The results of this analysis of KIMS data confirm our previous publication which examined the baseline characteristics and the response to 6 months of GH replacement therapy in elderly patients [27], and are concordant with the findings of previous single-centre studies [26, 28]. This study extends these findings by expanding the number of patients aged over 65 years and by stratifying the younger patients by age group as well as examining the response to GH replacement therapy over a 12-month period. Baseline clinical characteristics were qualitatively similar between the age groups and QoL-AGHDA scores in particular demonstrated a similar degree of impairment. However, older females, when compared with males, demonstrated a greater relative degree of adverse change in cardiovascular risk factors than younger patients of the same sex. All subgroups of patients had an equivalent degree of severe GHD on dynamic testing, as would be expected given the high prevalence of structural pituitary disease and severity of hypopituitarism. Although normal ageing is associated with a decline in spontaneous GH secretion, it is well established that it is possible to diagnose GHD by dynamic testing in older patients using similar criteria to those used in younger patients [23, 24].

The data for the dose of GH used and maintenance IGF-I concentration SDS are consistent with a dose-titration approach to GH replacement therapy. Favourable changes in waist circumference occurred in all groups and were of similar magnitude. The latter finding is in agreement with the previous demonstration of abnormal body fat and distribution in older hypopituitary adults compared with age-matched controls [25]. Furthermore, reductions in serum LDL-cholesterol levels were evident in all age groups, with the largest reduction in older male patients. These responses to GH therapy are more impressive than in our original report and are probably a reflection of the increased numbers of patients studied and, possibly, the longer duration of therapy [27]. We have again demonstrated that older patients experience a similar improvement in quality of life during GH replacement therapy and have extended this observation by confirming similar benefits gained in all stratified age groups of patients aged under 65 years.

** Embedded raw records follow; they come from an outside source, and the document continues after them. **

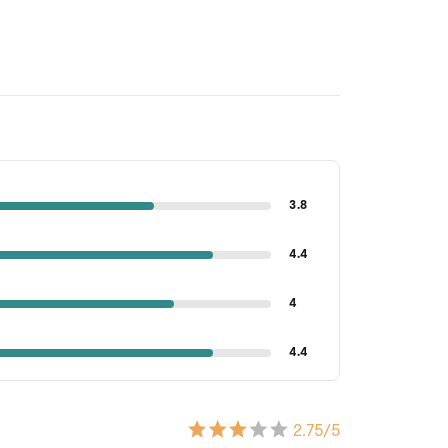
3.8
4.4
4
4.4
2.75
/5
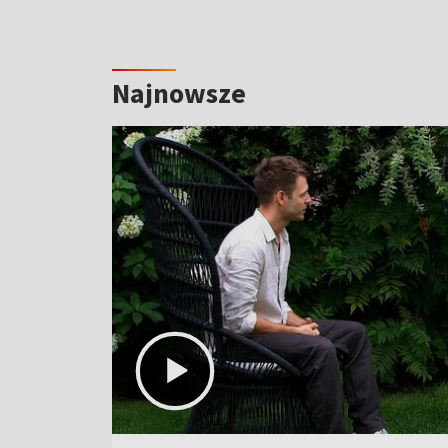
Najnowsze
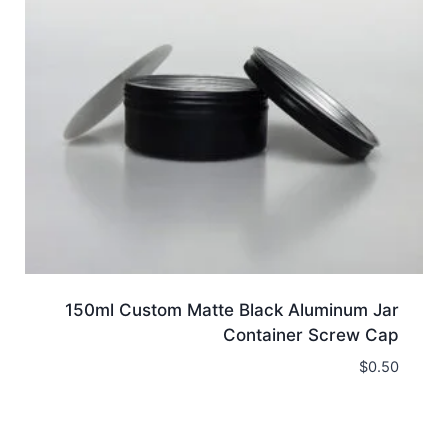
150ml Custom Matte Black Aluminum Jar
Container Screw Cap
$
0.50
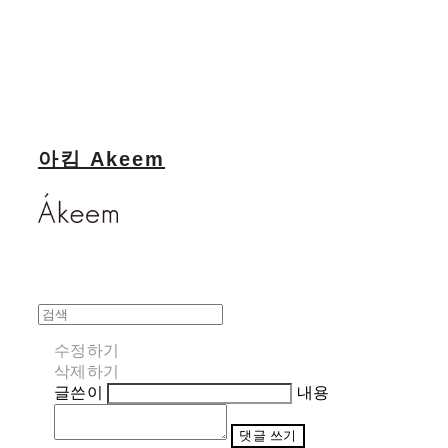
아킴 Akeem
수정하기
삭제하기
글쓴이
내용
댓글 쓰기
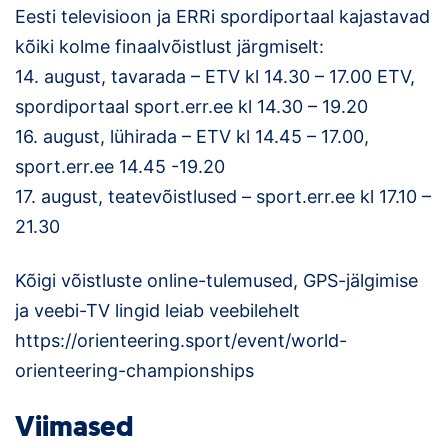
Eesti televisioon ja ERRi spordiportaal kajastavad
kõiki kolme finaalvõistlust järgmiselt:
14. august, tavarada – ETV kl 14.30 – 17.00 ETV,
spordiportaal sport.err.ee kl 14.30 – 19.20
16. august, lühirada – ETV kl 14.45 – 17.00,
sport.err.ee 14.45 -19.20
17. august, teatevõistlused – sport.err.ee kl 17.10 –
21.30
Kõigi võistluste online-tulemused, GPS-jälgimise
ja veebi-TV lingid leiab veebilehelt
https://orienteering.sport/event/world-
orienteering-championships
Viimased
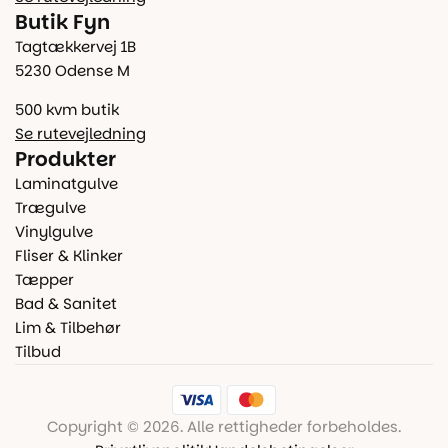
Butik Fyn
Tagtækkervej 1B
5230 Odense M
500 kvm butik
Se rutevejledning
Produkter
Laminatgulve
Trægulve
Vinylgulve
Fliser & Klinker
Tæpper
Bad & Sanitet
Lim & Tilbehør
Tilbud
Copyright © 2026. Alle rettigheder forbeholdes.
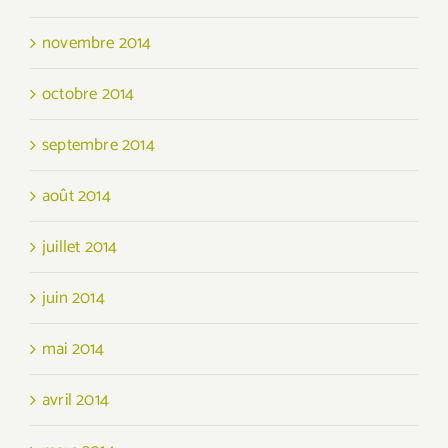
novembre 2014
octobre 2014
septembre 2014
août 2014
juillet 2014
juin 2014
mai 2014
avril 2014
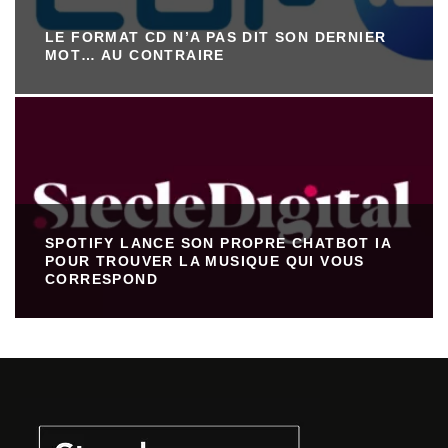
LE FORMAT CD N’A PAS DIT SON DERNIER
MOT… AU CONTRAIRE
SPOTIFY LANCE SON PROPRE CHATBOT IA
POUR TROUVER LA MUSIQUE QUI VOUS
CORRESPOND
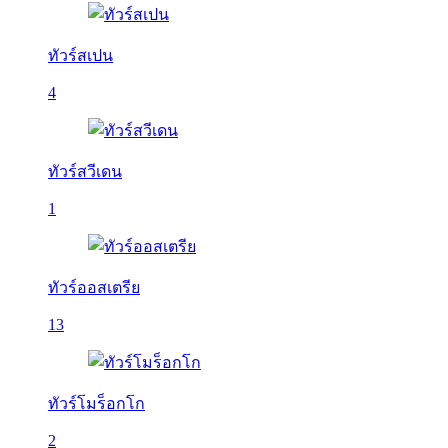
ทัวร์สเปน
4
ทัวร์สวีเดน
1
ทัวร์ออสเตรีย
13
ทัวร์โมร็อกโก
2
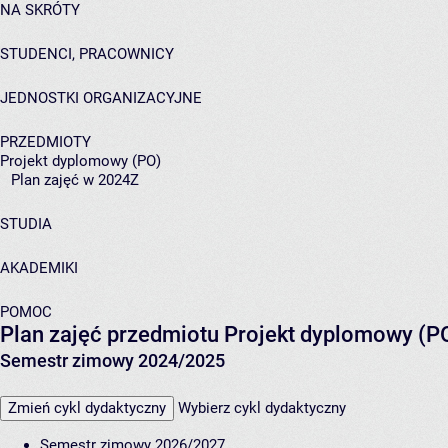
NA SKRÓTY
STUDENCI, PRACOWNICY
JEDNOSTKI ORGANIZACYJNE
PRZEDMIOTY
Projekt dyplomowy (PO)
Plan zajęć w 2024Z
STUDIA
AKADEMIKI
POMOC
Plan zajęć przedmiotu Projekt dyplomowy (
Semestr zimowy 2024/2025
Zmień cykl dydaktyczny
Wybierz cykl dydaktyczny
Semestr zimowy 2026/2027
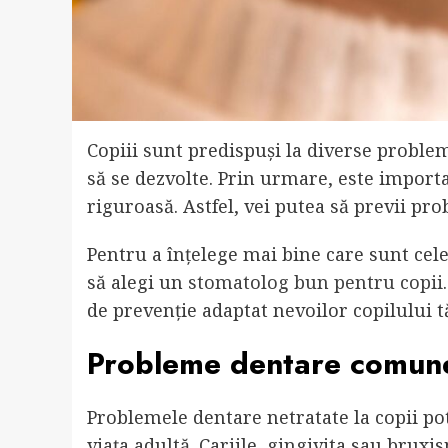
Copiii sunt predispuși la diverse problem
să se dezvolte. Prin urmare, este importa
riguroasă. Astfel, vei putea să previi p
Pentru a înțelege mai bine care sunt c
să alegi un
stomatolog bun pentru copii
de prevenție adaptat nevoilor copilului tă
Probleme dentare comune
Problemele dentare netratate la copii pot
viața adultă. Cariile, gingivita sau bru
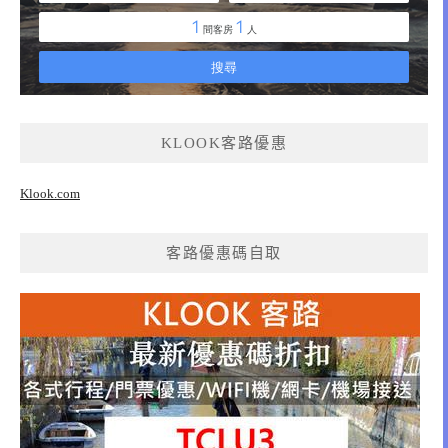
KLOOK客路優惠
Klook.com
客路優惠碼自取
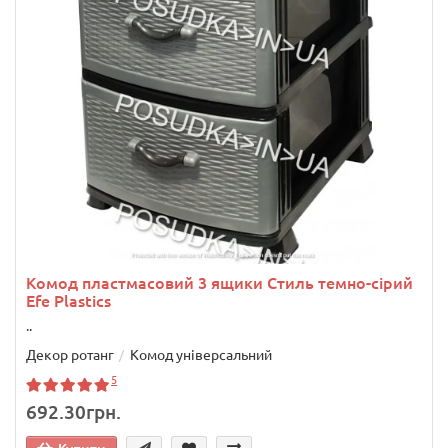
Комод пластмасовий 3 ящики Стиль темно-сірий
Efe Plastics
..
Декор ротанг
Комод універсальний
5
692.30грн.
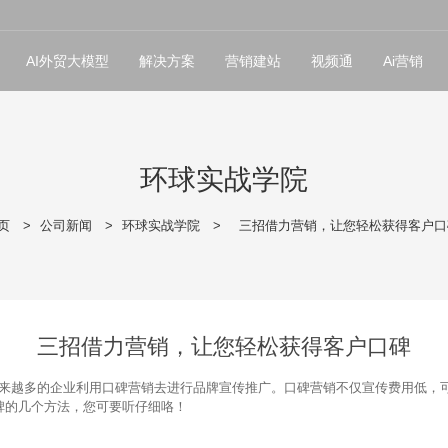
AI外贸大模型
解决方案
营销建站
视频通
Ai营销
环球实战学院
页
>
公司新闻
>
环球实战学院
>
三招借力营销，让您轻松获得客户口
三招借力营销，让您轻松获得客户口碑
来越多的企业利用口碑营销去进行品牌宣传推广。口碑营销不仅宣传费用低，
碑的几个方法，您可要听仔细咯！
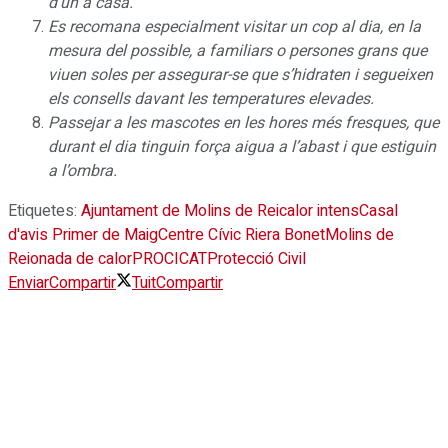
d’un a casa.
Es recomana especialment visitar un cop al dia, en la
mesura del possible, a familiars o persones grans que
viuen soles per assegurar-se que s’hidraten i segueixen
els consells davant les temperatures elevades.
Passejar a les mascotes en les hores més fresques, que
durant el dia tinguin força aigua a l’abast i que estiguin
a l’ombra.
Etiquetes:
Ajuntament de Molins de Rei
calor intens
Casal
d'avis Primer de Maig
Centre Cívic Riera Bonet
Molins de
Rei
onada de calor
PROCICAT
Protecció Civil
Enviar
Compartir
Tuit
Compartir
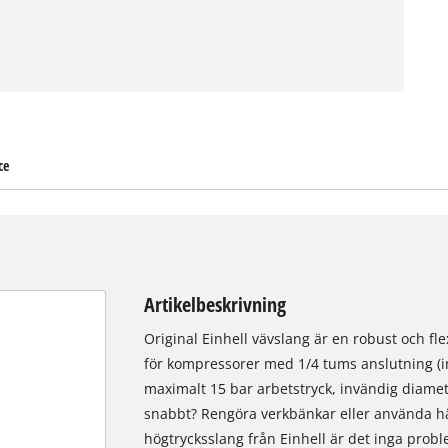
ce
Artikelbeskrivning
Original Einhell vävslang är en robust och f
för kompressorer med 1/4 tums anslutning (inv
maximalt 15 bar arbetstryck, invändig diamet
snabbt? Rengöra verkbänkar eller använda h
högtrycksslang från Einhell är det inga prob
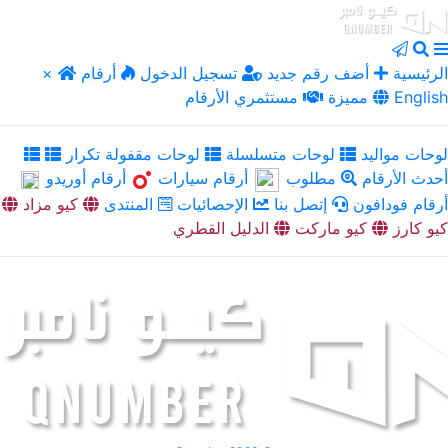
الرئيسية
أضف رقم جديد
تسجيل الدخول
أرقام
×
English
مميزة
مستثمري الأرقام
لوحات مواليد
لوحات متسلسلة
لوحات مقفولة تكرار
أحدث الأرقام
مطلوب
أرقام سيارات
أرقام أوريدو
أرقام فودافون
إتصل بنا
الإحصائيات
المنتدى
كيو مزاد
كيو كارز
كيو ماركت
الدليل القطري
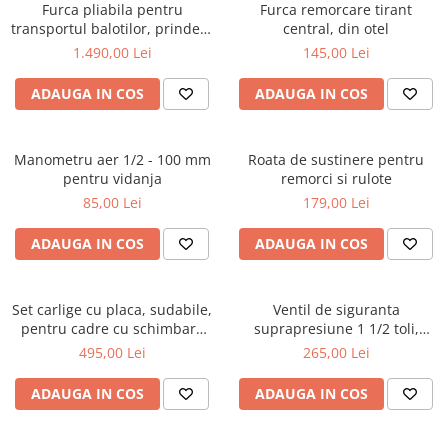
Furca pliabila pentru
Furca remorcare tirant
transportul balotilor, prindere
central, din otel
in tiranti
1.490,00 Lei
145,00 Lei
ADAUGA IN COS
ADAUGA IN COS
Manometru aer 1/2 - 100 mm
Roata de sustinere pentru
pentru vidanja
remorci si rulote
85,00 Lei
179,00 Lei
ADAUGA IN COS
ADAUGA IN COS
Set carlige cu placa, sudabile,
Ventil de siguranta
pentru cadre cu schimbare
suprapresiune 1 1/2 toli,
rapida Euro-Norm cupa/[...]
pentru vidanja
495,00 Lei
265,00 Lei
ADAUGA IN COS
ADAUGA IN COS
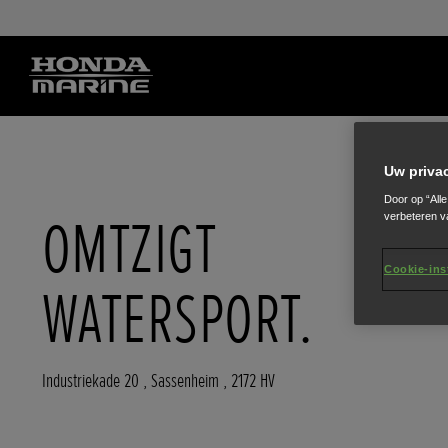
Uw priva
Door op “All
OMTZIGT
verbeteren v
Cookie-ins
WATERSPORT.
Industriekade 20
,
Sassenheim
,
2172 HV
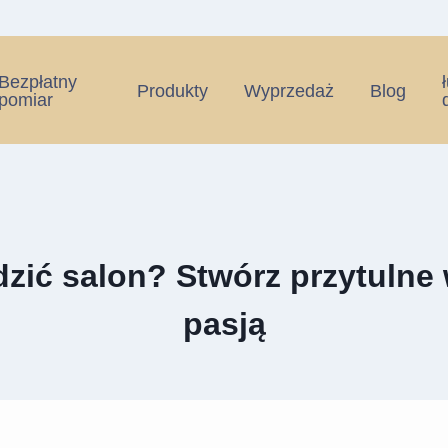
Bezpłatny
Produkty
Wyprzedaż
Blog
pomiar
dzić salon? Stwórz przytulne 
pasją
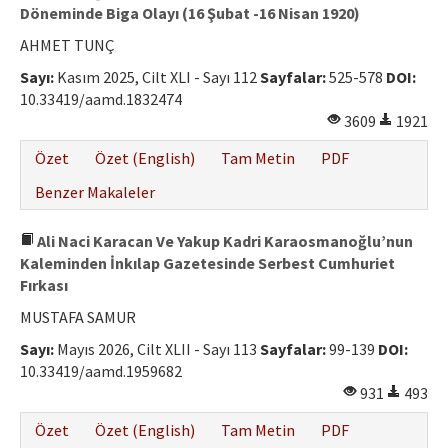
Döneminde Biga Olayı (16 Şubat -16 Nisan 1920)
AHMET TUNÇ
Sayı:
Kasım 2025, Cilt XLI - Sayı 112
Sayfalar:
525-578
DOI:
10.33419/aamd.1832474
3609
1921
Özet
Özet (English)
Tam Metin
PDF
Benzer Makaleler
Ali Naci Karacan Ve Yakup Kadri Karaosmanoğlu’nun
Kaleminden İnkılap Gazetesinde Serbest Cumhuriet
Fırkası
MUSTAFA SAMUR
Sayı:
Mayıs 2026, Cilt XLII - Sayı 113
Sayfalar:
99-139
DOI:
10.33419/aamd.1959682
931
493
Özet
Özet (English)
Tam Metin
PDF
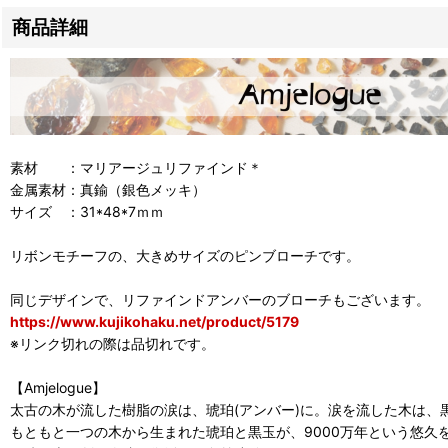
商品詳細
素材 ：マリアージュリファインド＊
金属素材：真鍮（銀色メッキ）
サイズ ：31*48*7ｍｍ
リボンモチーフの、大きめサイズのピンブローチです。
同じデザインで、リファインドアンバーのブローチもございます。
https://www.kujikohaku.net/product/5179
※リンク切れの際は品切れです。
【Amjelogue】
太古の木が流した樹脂の涙は、琥珀(アンバー)に。涙を流した木は、黒
もともと一つの木から生まれた琥珀と黒玉が、9000万年という悠久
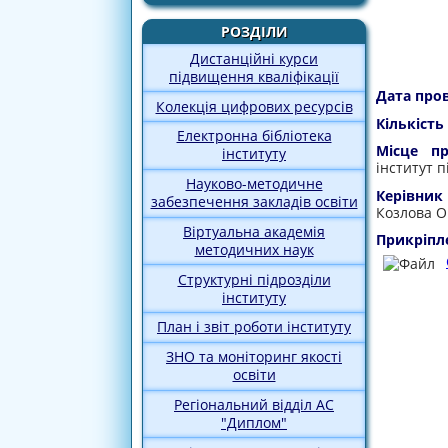
РОЗДІЛИ
Дистанційні курси
підвищення кваліфікації
Дата про
Колекція цифрових ресурсів
Кількість
Електронна бібліотека
Місце пр
інституту
інститут 
Науково-методичне
Керівник
забезпечення закладів освіти
Козлова О
Віртуальна академія
Прикріпл
методичних наук
Структурні підрозділи
інституту
План і звіт роботи інституту
ЗНО та моніторинг якості
освіти
Регіональний відділ АС
"Диплом"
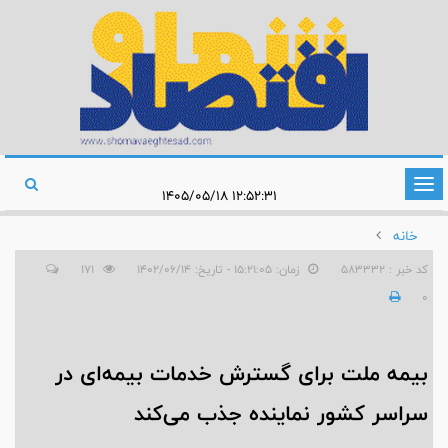
تغییر
۱۲:۵۲:۳۱ ۱۴۰۵/۰۵/۱۸
وضعیت
خانه
ناوبری
کد خبر : 583332
زمان: ۱۵:۲۱:۰۵ - تاریخ: ۱۴۰۲/۰۶/۱۴
171
0
بیمه ملت برای گسترش خدمات بیمه‌ای در
سراسر کشور نماینده جذب می‌کند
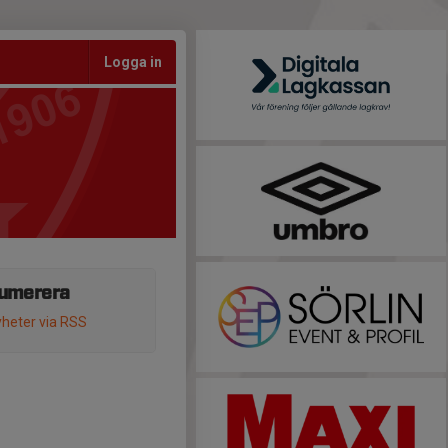
Logga in
umerera
heter via RSS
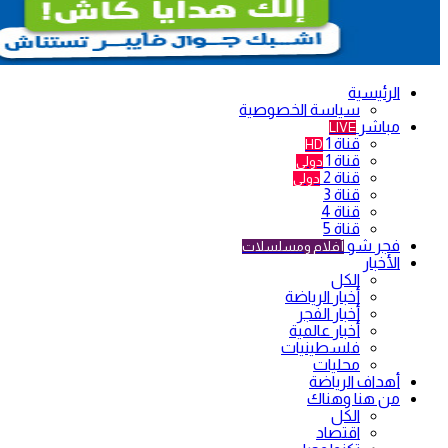
الرئيسية
سياسة الخصوصية
مباشر
LIVE
قناة 1
HD
قناة 1
دولي
قناة 2
دولي
قناة 3
قناة 4
قناة 5
فجر شو
أفلام ومسلسلات
الأخبار
الكل
أخبار الرياضة
أخبار الفجر
أخبار عالمية
فلسطينيات
محليات
أهداف الرياضة
من هنا وهناك
الكل
اقتصاد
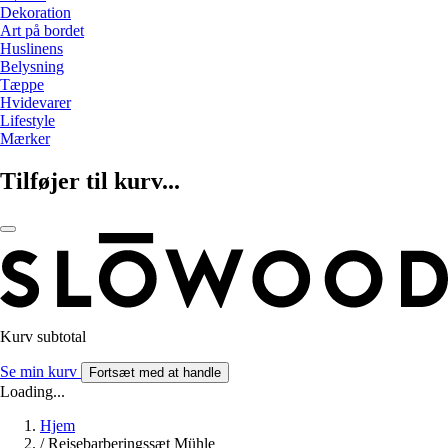
Dekoration
Art på bordet
Huslinens
Belysning
Tæppe
Hvidevarer
Lifestyle
Mærker
Tilføjer til kurv...
Kurv subtotal
Se min kurv
Fortsæt med at handle
Loading...
Hjem
/
Rejsebarberingssæt Mühle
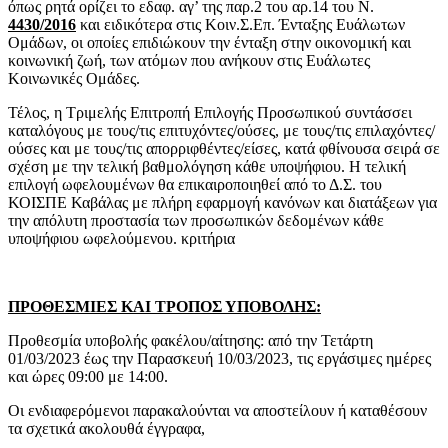
όπως ρητά ορίζει το εδαφ. αγ’ της παρ.2 του αρ.14 του Ν.
4430/2016
και ειδικότερα στις Κοιν.Σ.Επ. Ένταξης Ευάλωτων
Ομάδων, οι οποίες επιδιώκουν την ένταξη στην οικονομική και
κοινωνική ζωή, των ατόμων που ανήκουν στις Ευάλωτες
Κοινωνικές Ομάδες.
Τέλος, η Τριμελής Επιτροπή Επιλογής Προσωπικού συντάσσει
καταλόγους με τους/τις επιτυχόντες/ούσες, με τους/τις επιλαχόντες/
ούσες και με τους/τις απορριφθέντες/είσες, κατά φθίνουσα σειρά σε
σχέση με την τελική βαθμολόγηση κάθε υποψήφιου. Η τελική
επιλογή ωφελουμένων θα επικαιροποιηθεί από το Δ.Σ. του
ΚΟΙΣΠΕ Καβάλας με πλήρη εφαρμογή κανόνων και διατάξεων για
την απόλυτη προστασία των προσωπικών δεδομένων κάθε
υποψήφιου ωφελούμενου. κριτήρια
ΠΡΟΘΕΣΜΙΕΣ ΚΑΙ ΤΡΟΠΟΣ ΥΠΟΒΟΛΗΣ:
Προθεσμία υποβολής φακέλου/αίτησης: από την Τετάρτη
01/03/2023 έως την Παρασκευή 10/03/2023, τις εργάσιμες ημέρες
και ώρες 09:00 με 14:00.
Οι ενδιαφερόμενοι παρακαλούνται να αποστείλουν ή καταθέσουν
τα σχετικά ακολουθά έγγραφα,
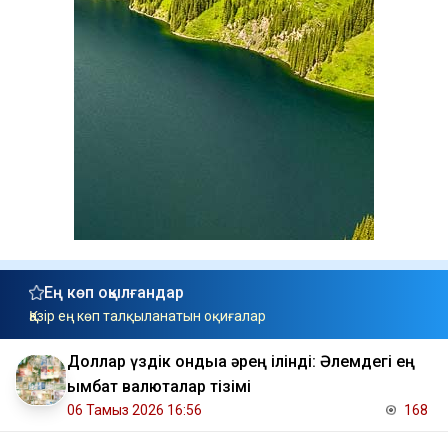
Ең көп оқылғандар
Қазір ең көп талқыланатын оқиғалар
Доллар үздік ондыққа әрең ілінді: Әлемдегі ең
қымбат валюталар тізімі
06 Тамыз 2026 16:56
168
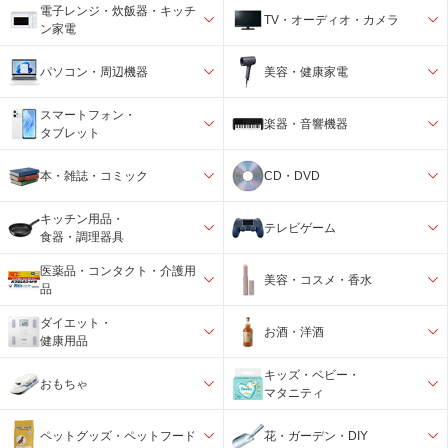
電子レンジ・炊飯器・キッチ
TV・オーディオ・カメラ
ン家電
パソコン・周辺機器
美容・健康家電
スマートフォン・
楽器・音響機器
タブレット
本・雑誌・コミック
CD・DVD
キッチン用品・
テレビゲーム
食器・調理器具
医薬品・コンタクト・介護用
美容・コスメ・香水
品
ダイエット・
お酒・洋酒
健康用品
キッズ・ベビー・
おもちゃ
マタニティ
ペットグッズ・ペットフード
花・ガーデン・DIY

GH replacement therapy is now widely used in GH-deficient adults, the majority of whom are middle aged at the start of therapy. This study provides unequivocal evidence that older GH-deficient adults obtain similar benefits to those observed in younger patients and argues for the use of GH therapy across the entire adult age range in patients with severe GHD. By inference, it is clear that the withdrawal of GH therapy in the ageing GH-deficient adult on the basis of an erroneous comparison with age-related physiological reduction in GH secretion in health is inappropriate.

We are grateful to our colleagues on the KIMS Strategic Scientific Committee and International Board and to the KIMS Investigators for their major contributions.